O corpo no corpo no corpo
Frei Betto
Na festa de Corpus Christi convém lembrar que há um corpo dentro de um corpo dentro de um corpo. De uma explosão inicial, chamada Big Bang, o Universo surgiu há 13,7 bilhões de anos e continua a se expandir em velocidade constante. Há 10 bilhões de anos uma estrela chamada supernova deu origem ao nosso sistema solar. Um pedaço dela, sem calor suficiente para ser considerado estrela, resfriou, e hoje é conhecido como planeta Terra, embora nele haja mais água que terra.
Sutis combinações ambientais se somaram para permitir, na Terra, o surgimento da vida, há 3,5 bilhões de anos. Em seu processo evolutivo, o pai-universo, que gerou a ninhada de filhos conhecida como sistema solar, e no qual se destaca a filha Terra, viu irromper, no seio de nosso planeta, o fenômeno vida que, em suas variadas manifestações, gerou um ser dotado de inteligência e sede de transcendência conhecido como humano.
Milênios após o aparecimento do homem e da mulher – olhos e consciência do Cosmo – aparece no Oriente Médio um pregador ambulante que, herdeiro da tradição religiosa hebraica, nos revela que Deus é amor e habita os nossos corpos, somos templos divinos, dotados de irredutível sacralidade.
Muitos não prestaram atenção nas palavras de Jesus. Continuaram a procurar a semente fora da árvore. Não perceberam que Deus se incorporou em nosso corpo, que vive se alimenta do corpo da Terra, que rodopia em torno do corpo do sistema solar, situado na extremidade do corpo de uma galáxia conhecida pela belo nome de Via Láctea, uma entre bilhões de colares estelares expandindo-se pelo incomensurável corpo do Universo.

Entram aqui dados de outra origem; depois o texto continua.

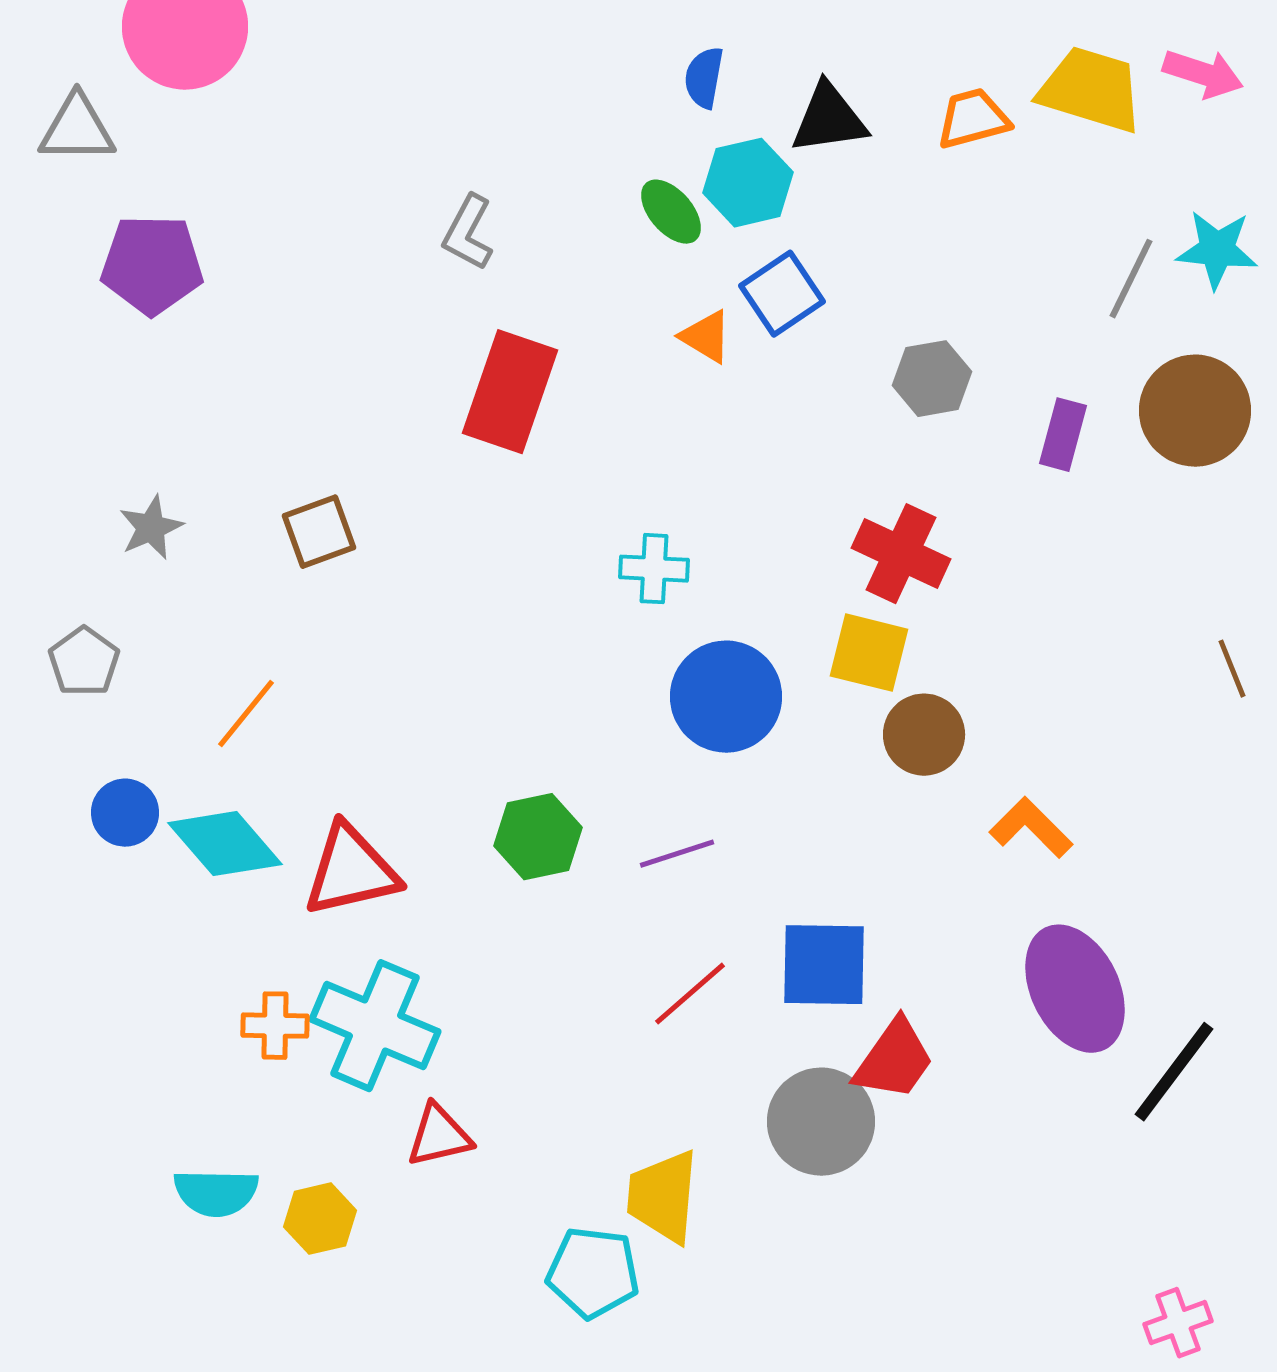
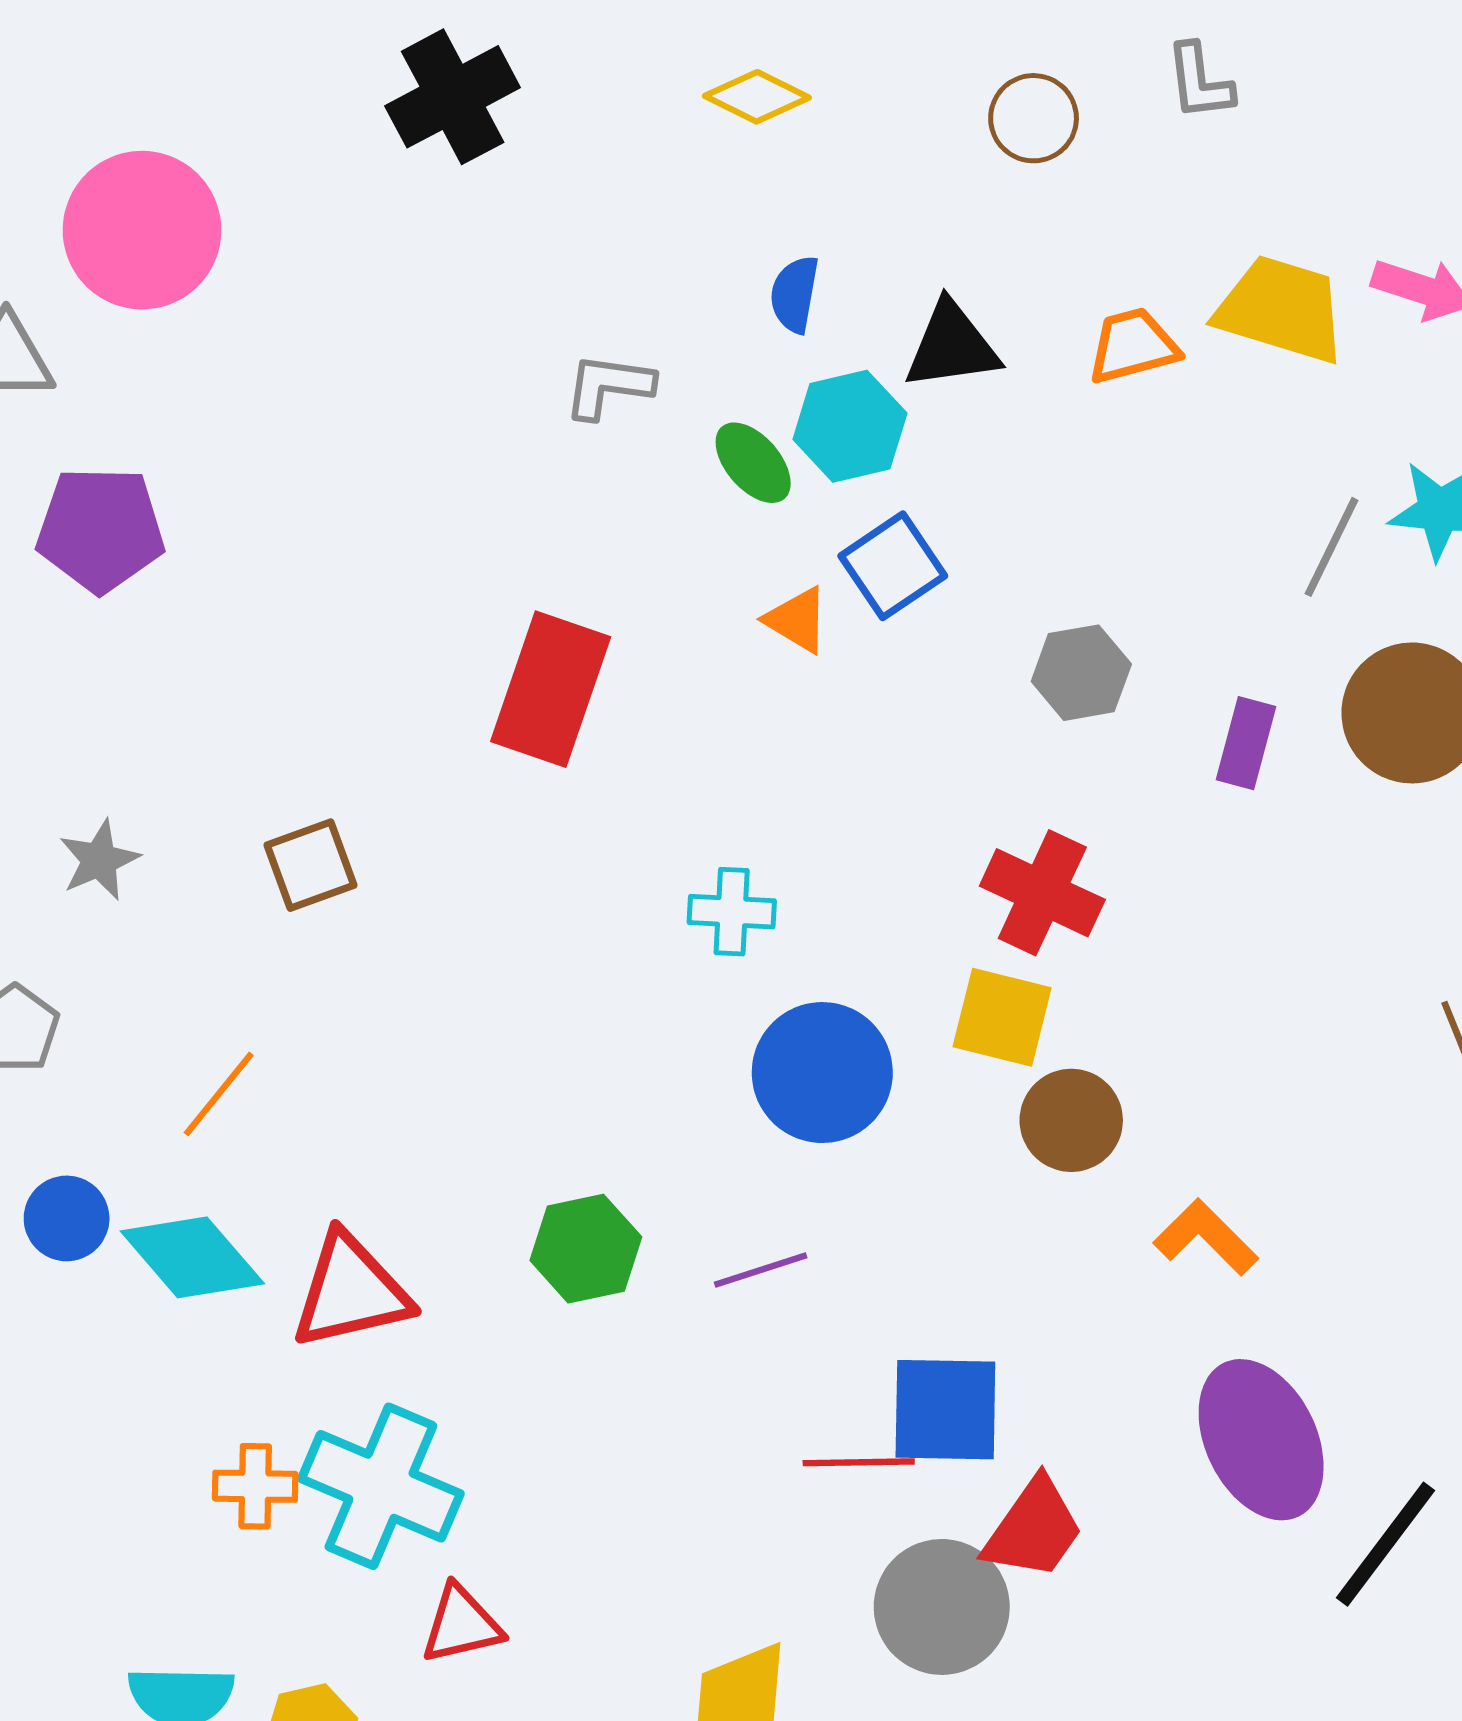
gray L-shape: (468, 233) -> (609, 386), moved, turned 70
red line: (690, 994) -> (859, 1462), moved, turned 40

Não perceber que somos todos o corpo místico de Cristo fez a fé equivocada exilar Deus para fora de sua Criação, confundindo transcendência com deslocamento espacial. Essa visão distorcida favorece a perplexidade causada pela notícia de que um cientista estadunidense criou vida artificial no seio de uma bactéria. Como se Deus fosse o Grande Relojoeiro definido por Isaac Newton. Ora, o que importa o relógio se ele não mostra as horas?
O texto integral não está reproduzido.